The Bilderberg meeting is an annual conference that began in 1954 at the exclusive Hotel de Bilderberg in Oosterbeek, Netherlands, to foster dialogue between Europe and North America.  The group originally sought to prevent a third world war. Now they’re viewed as the central hub of Western global socio-political and business interests around the world.

A definition of the organization’s mission from the Bilderberg’s own website states:

The annual Bilderberg Meeting has been a forum for informal discussions to foster dialogue between Europe and North America.

Every year, approx. 130 political leaders and experts from industry, finance, labour, academia and the media are invited to take part in the Meeting. About two thirds of the participants come from Europe and the rest from North America; one third from politics and government and the rest from other fields.

The Meeting is a forum for informal discussions about major issues.  The Meetings are held under the Chatham House Rule, which states that participants are free to use the information received, but neither the identity nor the affiliation of the speaker(s) nor of any other participant may be revealed.

Thanks to the private nature of the Meeting, the participants take part as individuals rather than in any official capacity, and hence are not bound by the conventions of their office or by pre-agreed positions.

As such, they can take time to listen, reflect and gather insights. There is no detailed agenda, no resolutions are proposed, no votes are taken, and no policy statements are issued.

The Cancellation

Due to Covid the 2020 Bilderberg meeting has been ‘postponed’.  The first time that this has happened since 1976 when the Bilderberg conference was cancelled due to an ongoing bribery scandal involving Lockheed.

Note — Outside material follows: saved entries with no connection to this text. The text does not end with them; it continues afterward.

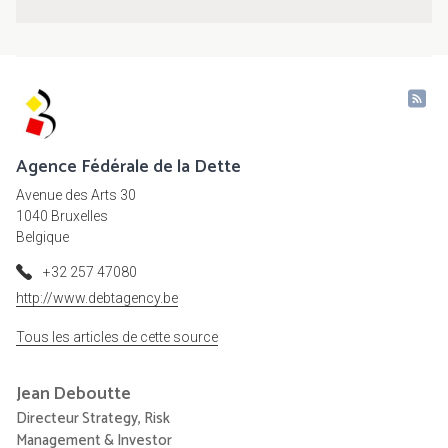
Agence Fédérale de la Dette
Avenue des Arts 30
1040 Bruxelles
Belgique
+32 257 47080
http://www.debtagency.be
Tous les articles de cette source
Jean
Deboutte
Directeur Strategy, Risk
Management & Investor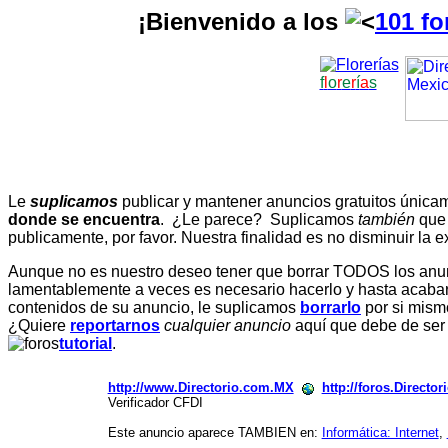
¡Bienvenido a los
101 fo
f
l
o
r
e
r
í
a
s
Le
suplicamos
publicar y mantener anuncios gratuitos únic
donde se encuentra
. ¿Le parece? Suplicamos
también
que
publicamente, por favor. Nuestra finalidad es no disminuir la ex
Aunque no es nuestro deseo tener que borrar TODOS los anunc
lamentablemente a veces es necesario hacerlo y hasta acabar 
contenidos de su anuncio, le suplicamos
borrarlo
por si mismo
¿Quiere
reportarnos
cualquier anuncio
aquí que debe de ser
tutorial
.
http://www.Directorio.com.MX
http://foros.Directo
Verificador CFDI
Este anuncio aparece TAMBIEN en:
Informática: Internet
,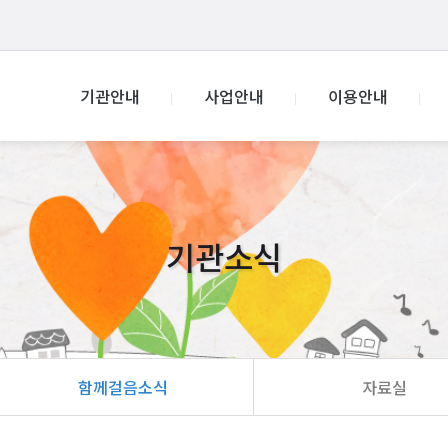
기관안내
사업안내
이용안내
기관소식
함께걸음소식
자료실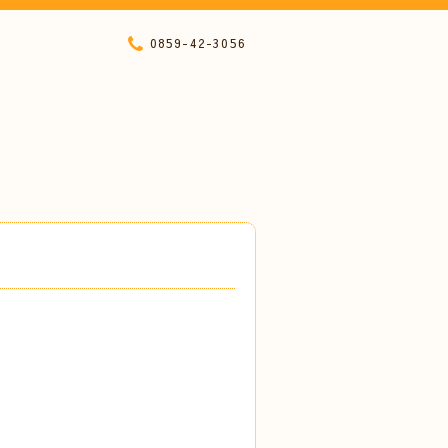
0859-42-3056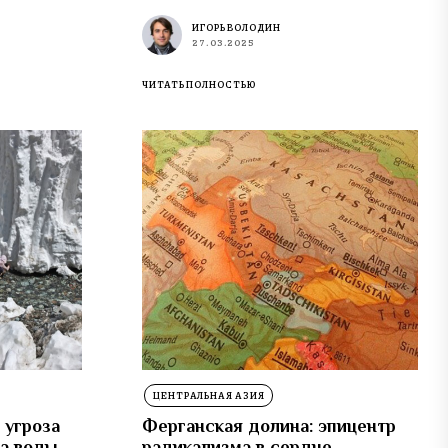
ИГОРЬ ВОЛОДИН
27.03.2025
ЧИТАТЬ ПОЛНОСТЬЮ
ЦЕНТРАЛЬНАЯ АЗИЯ
 угроза
Ферганская долина: эпицентр
а воды
радикализма в сердце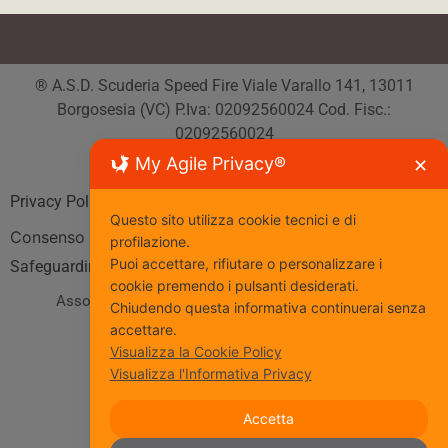
® A.S.D. Scuderia Speed Fire Viale Varallo 141, 13011
Borgosesia (VC) P.Iva: 02092560024 Cod. Fisc.:
02092560024
Tutti i diritti riservati
My Agile Privacy®
✕
Privacy Policy
| Cookie Policy
Questo sito utilizza cookie tecnici e di
Consenso
profilazione.
Puoi accettare, rifiutare o personalizzare i
Safeguarding
cookie premendo i pulsanti desiderati.
Associazione Sportiva affiliata al Coni
www.coni.it
Chiudendo questa informativa continuerai senza
accettare.
Seguici
Visualizza la Cookie Policy
Visualizza l'Informativa Privacy
Accetta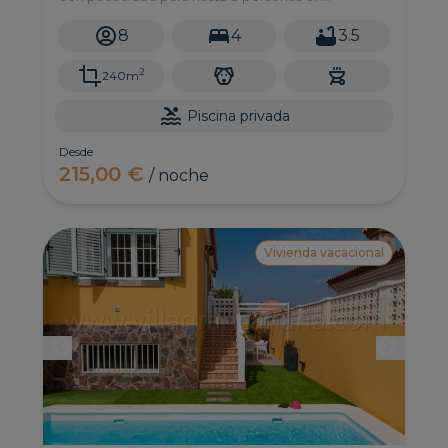
Sonnenland, al sur de Gran Canaria.
8
4
3.5
2
240m
Piscina privada
Desde
215,00 €
/ noche
Vivienda vacacional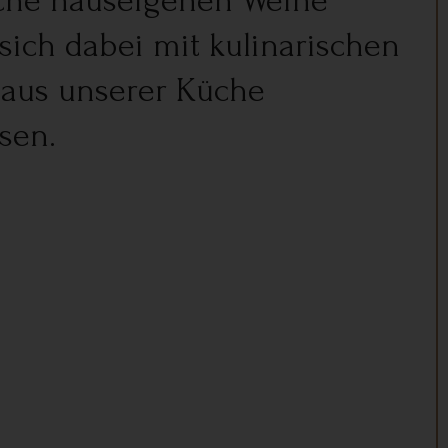
iche hauseigenen Weine
ich dabei mit kulinarischen
 aus unserer Küche
sen.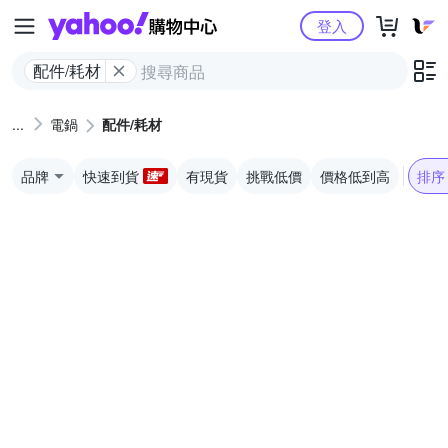
Yahoo購物中心
登入
配件/耗材
電鍋
配件/耗材
品牌
快速到貨
有現貨
挑戰低價
價格低到高
排序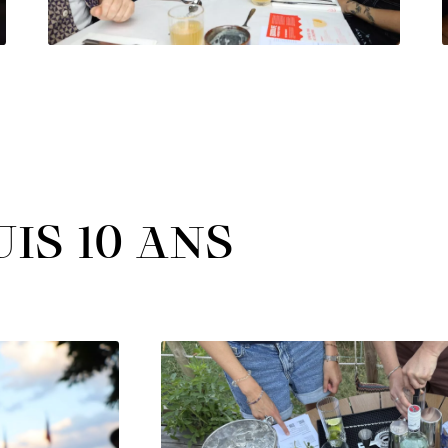
IS 10 ANS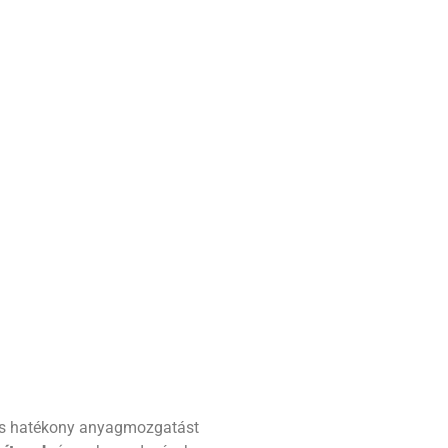
 és hatékony anyagmozgatást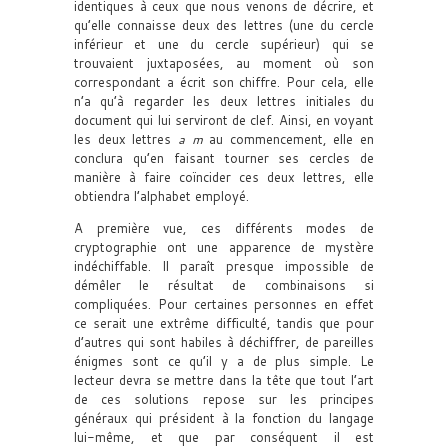
identiques à ceux que nous venons de décrire, et
qu’elle connaisse deux des lettres (une du cercle
inférieur et une du cercle supérieur) qui se
trouvaient juxtaposées, au moment où son
correspondant a écrit son chiffre. Pour cela, elle
n’a qu’à regarder les deux lettres initiales du
document qui lui serviront de clef. Ainsi, en voyant
les deux lettres
a m
au commencement, elle en
conclura qu’en faisant tourner ses cercles de
manière à faire coïncider ces deux lettres, elle
obtiendra l’alphabet employé.
A première vue, ces différents modes de
cryptographie ont une apparence de mystère
indéchiffable. Il paraît presque impossible de
démêler le résultat de combinaisons si
compliquées. Pour certaines personnes en effet
ce serait une extrême difficulté, tandis que pour
d’autres qui sont habiles à déchiffrer, de pareilles
énigmes sont ce qu’il y a de plus simple. Le
lecteur devra se mettre dans la tête que tout l’art
de ces solutions repose sur les principes
généraux qui président à la fonction du langage
lui-même, et que par conséquent il est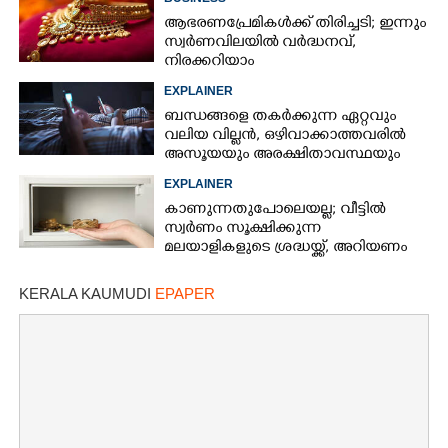
ആഭരണപ്രേമികൾക്ക് തിരിച്ചടി; ഇന്നും
സ്വർണവിലയിൽ വർദ്ധനവ്,
നിരക്കറിയാം
EXPLAINER
ബന്ധങ്ങളെ തകർക്കുന്ന ഏറ്റവും
വലിയ വില്ലൻ, ഒഴിവാക്കാത്തവരിൽ
അസൂയയും അരക്ഷിതാവസ്ഥയും
കൂടും
EXPLAINER
കാണുന്നതുപോലെയല്ല; വീട്ടിൽ
സ്വർണം സൂക്ഷിക്കുന്ന
മലയാളികളുടെ ശ്രദ്ധയ്ക്ക്, അറിയണം
ചില കാര്യങ്ങൾ
KERALA KAUMUDI
EPAPER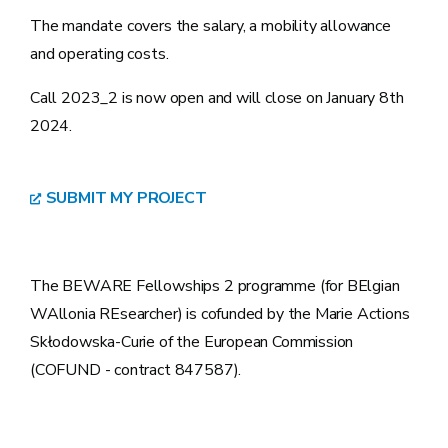
The mandate covers the salary, a mobility allowance
and operating costs.
Call 2023_2 is now open and will close on January 8th
2024.
SUBMIT MY PROJECT
The BEWARE Fellowships 2 programme (for BElgian
WAllonia REsearcher) is cofunded by the Marie Actions
Skłodowska-Curie of the European Commission
(COFUND - contract 847587).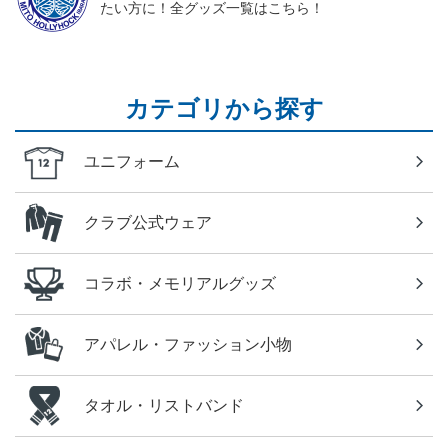
たい方に！全グッズ一覧はこちら！
カテゴリから探す
ユニフォーム
クラブ公式ウェア
コラボ・メモリアルグッズ
アパレル・ファッション小物
タオル・リストバンド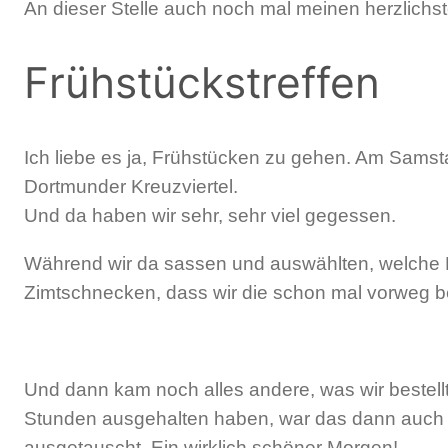
An dieser Stelle auch noch mal meinen herzlichst
Frühstückstreffen
Ich liebe es ja, Frühstücken zu gehen. Am Samsta
Dortmunder Kreuzviertel.
Und da haben wir sehr, sehr viel gegessen.
Während wir da sassen und auswählten, welche F
Zimtschnecken, dass wir die schon mal vorweg be
Und dann kam noch alles andere, was wir bestellt
Stunden ausgehalten haben, war das dann auch 
ausgetauscht. Ein wirklich schöner Morgen!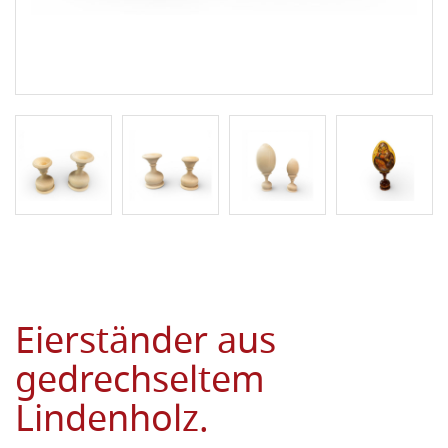
Eierständer aus
gedrechseltem
Lindenholz.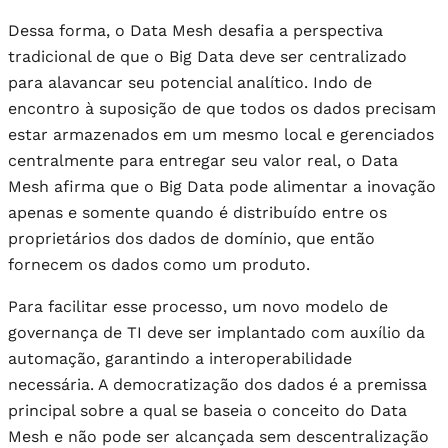
Dessa forma, o Data Mesh desafia a perspectiva
tradicional de que o Big Data deve ser centralizado
para alavancar seu potencial analítico. Indo de
encontro à suposição de que todos os dados precisam
estar armazenados em um mesmo local e gerenciados
centralmente para entregar seu valor real, o Data
Mesh afirma que o Big Data pode alimentar a inovação
apenas e somente quando é distribuído entre os
proprietários dos dados de domínio, que então
fornecem os dados como um produto.
Para facilitar esse processo, um novo modelo de
governança de TI deve ser implantado com auxílio da
automação, garantindo a interoperabilidade
necessária. A democratização dos dados é a premissa
principal sobre a qual se baseia o conceito do Data
Mesh e não pode ser alcançada sem descentralização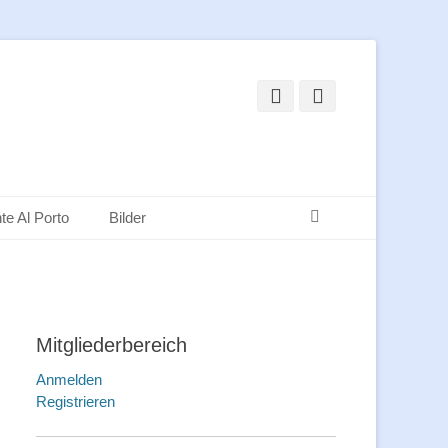
Facebook
Instagram
Suchen
te Al Porto
Bilder
Mitgliederbereich
Anmelden
Registrieren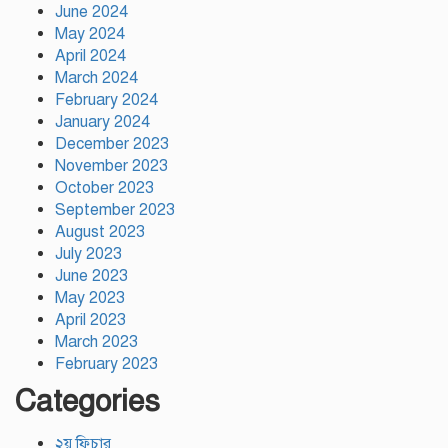
June 2024
May 2024
টঙ্গীর মাজার বস্তিতে অভিযান অস্ত্র
মাদকসহ ৩জন গ্রেফতার
April 2024
March 2024
February 2024
January 2024
December 2023
November 2023
October 2023
September 2023
August 2023
July 2023
June 2023
May 2023
April 2023
March 2023
February 2023
Categories
২য় ফিচার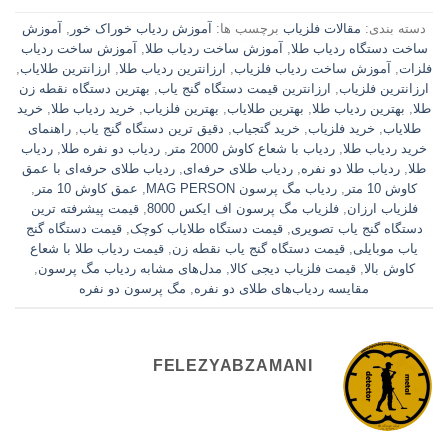
دسته بندی:
مقالات فلزیاب
برچسب ها:
آموزش ردیاب خوراک خور
,
آموزش
ساخت دستگاه ردیاب طلا
,
آموزش ساخت ردیاب طلا
,
آموزش ساخت ردیاب
فلزات
,
آموزش ساخت ردیاب فلزیاب
,
ارزانترین ردیاب طلا
,
ارزانترین طلایاب
,
ارزانترین فلزیاب
,
ارزانترین قیمت دستگاه گنج یاب
,
بهترین دستگاه نقطه زن
طلا
,
بهترین ردیاب طلا
,
بهترین طلایاب
,
بهترین فلزیاب
,
خرید ردیاب طلا
,
خرید
طلایاب
,
خرید فلزیاب
,
خرید گتجیاب
,
دقیق ترین دستگاه گنج یاب
,
راهنمای
خرید ردیاب طلا
,
ردیاب با شعاع کاوش 2000 متر
,
ردیاب دو نفره طلا
,
ردیاب
طلا
,
ردیاب طلا دو نفره
,
ردیاب طلای حرفه‌ای
,
ردیاب طلای حرفه‌ای با عمق
کاوش 10 متر
,
ردیاب مگ پرسون MAG PERSON
,
عمق کاوش 10 متر
,
فلزیاب ارزان
,
فلزیاب مگ پرسون اف ایکس 8000
,
قیمت پیشرفته ترین
دستگاه گنج یاب تصویری
,
قیمت دستگاه طلایاب کوچک
,
قیمت دستگاه گنج
یاب موبایلی
,
قیمت دستگاه گنج یاب نقطه زن
,
قیمت ردیاب طلا با شعاع
کاوش بالا
,
قیمت فلزیاب دیجی کالا
,
مدل‌های مشابه ردیاب مگ پرسون
,
مقایسه ردیاب‌های طلای دو نفره
,
مگ پرسون دو نفره
FELEZYABZAMANI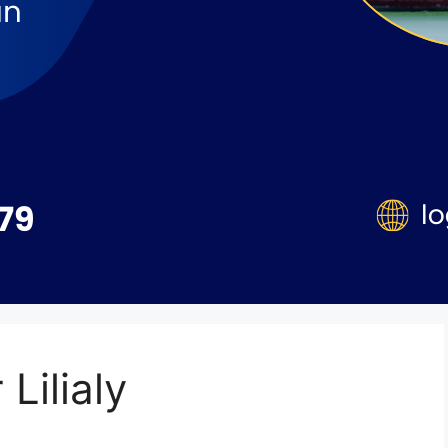
Lilialy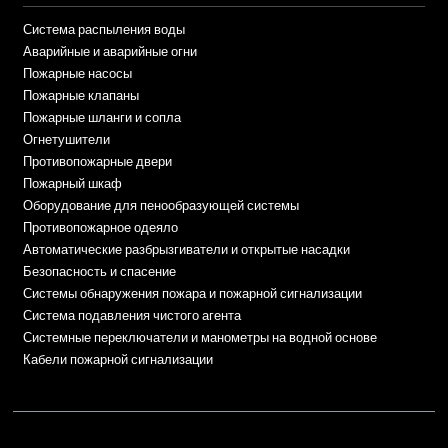
Система распыления воды
Аварийные и аварийные огни
Пожарные насосы
Пожарные клапаны
Пожарные шланги и сопла
Огнетушители
Противопожарные двери
Пожарный шкаф
Оборудование для пенообразующей системы
Противопожарное одеяло
Автоматические разбрызгиватели и открытые насадки
Безопасность и спасение
Системы обнаружения пожара и пожарной сигнализации
Система подавления чистого агента
Системные переключатели и манометры на водной основе
Кабели пожарной сигнализации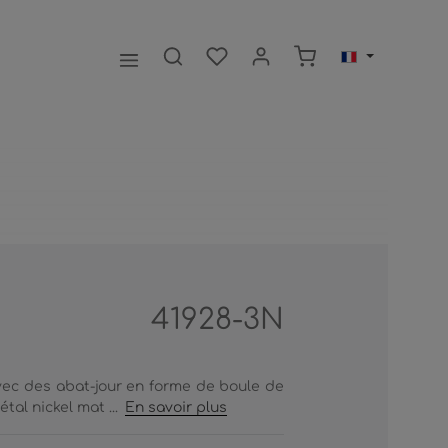
Le panier contient 0
41928-3N
avec des abat-jour en forme de boule de
tal nickel mat ...
En savoir plus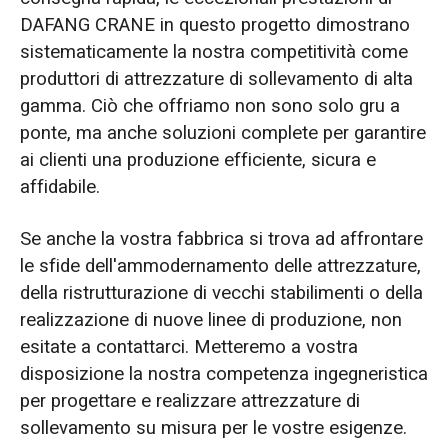
DAFANG CRANE in questo progetto dimostrano
sistematicamente la nostra competitività come
produttori di attrezzature di sollevamento di alta
gamma. Ciò che offriamo non sono solo gru a
ponte, ma anche soluzioni complete per garantire
ai clienti una produzione efficiente, sicura e
affidabile.
Se anche la vostra fabbrica si trova ad affrontare
le sfide dell'ammodernamento delle attrezzature,
della ristrutturazione di vecchi stabilimenti o della
realizzazione di nuove linee di produzione, non
esitate a contattarci. Metteremo a vostra
disposizione la nostra competenza ingegneristica
per progettare e realizzare attrezzature di
sollevamento su misura per le vostre esigenze.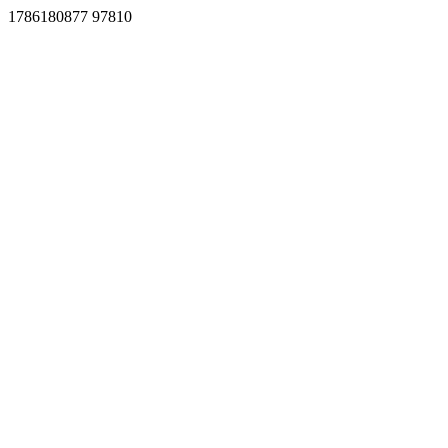
1786180877 97810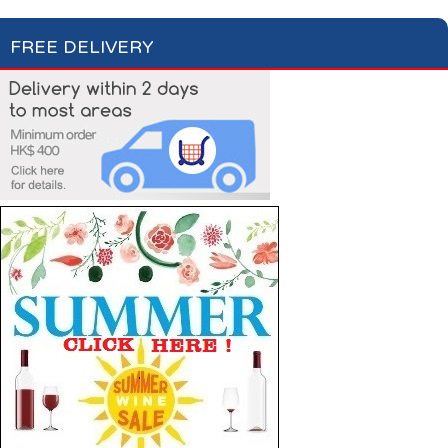
FREE DELIVERY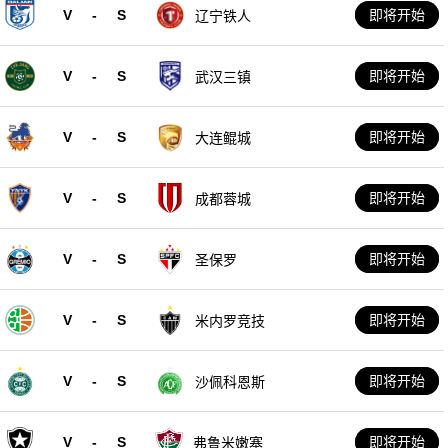
V
-
S
即将开始
辽宁铁人
V
-
S
即将开始
武汉三镇
V
-
S
即将开始
大连鲲城
V
-
S
即将开始
成都蓉城
V
-
S
即将开始
圣保罗
V
-
S
即将开始
米内罗竞技
V
-
S
即将开始
沙佩科恩斯
V
-
S
即将开始
弗鲁米嫩塞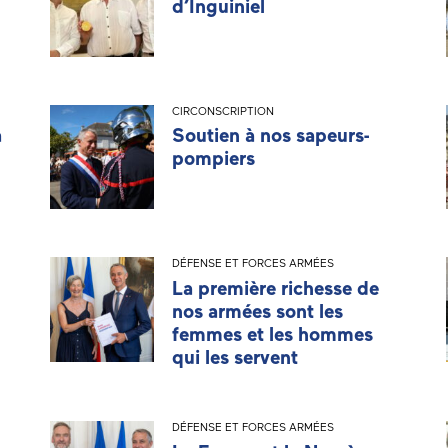
d’Inguiniel
CIRCONSCRIPTION
a
Soutien à nos sapeurs-
pompiers
DÉFENSE ET FORCES ARMÉES
La première richesse de
nos armées sont les
femmes et les hommes
qui les servent
DÉFENSE ET FORCES ARMÉES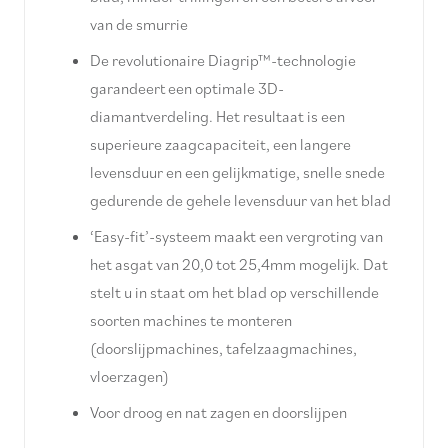
van de smurrie
De revolutionaire Diagrip™-technologie
garandeert een optimale 3D-
diamantverdeling. Het resultaat is een
superieure zaagcapaciteit, een langere
levensduur en een gelijkmatige, snelle snede
gedurende de gehele levensduur van het blad
‘Easy-fit’-systeem maakt een vergroting van
het asgat van 20,0 tot 25,4mm mogelijk. Dat
stelt u in staat om het blad op verschillende
soorten machines te monteren
(doorslijpmachines, tafelzaagmachines,
vloerzagen)
Voor droog en nat zagen en doorslijpen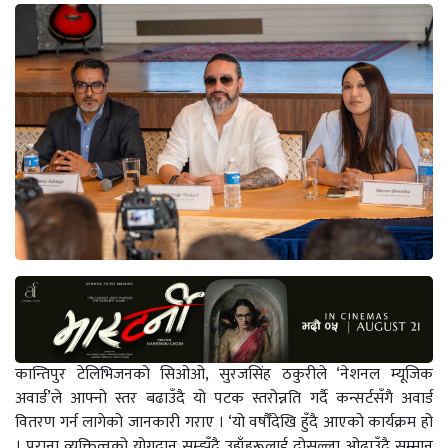
कान्तिपुर टेलिभिजनको सिओओ, सुरजसिंह ठकुरीले ‘नेशनल म्यूजिक
अवार्ड’ले आफ्नो स्तर बढाउँदै यो पटक स्तरोन्नति गर्दै कन्सर्टसँगै अवार्ड
वितरण गर्न लागेको जानकारी गराए । ‘यो वर्षौँदेखि हुँदै आएको कार्यक्रम हो
। पुराना व्यक्तित्वको योगदान सम्झँदै उहाँहरूलाई दोसल्ला ओढाउँदै सम्मान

Radio host George Noory reported during his Coast-to-Coast AM Show on WMAN-Radio:

Much like many other major gatherings around the world, the 2020 installment of the infamous Bilderberg Meeting will not take place as planned. The controversial confab of global power brokers was to be held in June at a location that had yet to be publicly revealed. However, a few weeks ago, the organization quietly updated its website with an announcement saying that “in line with worldwide travel constraints and prevention efforts the Meeting 2020 has been postponed.”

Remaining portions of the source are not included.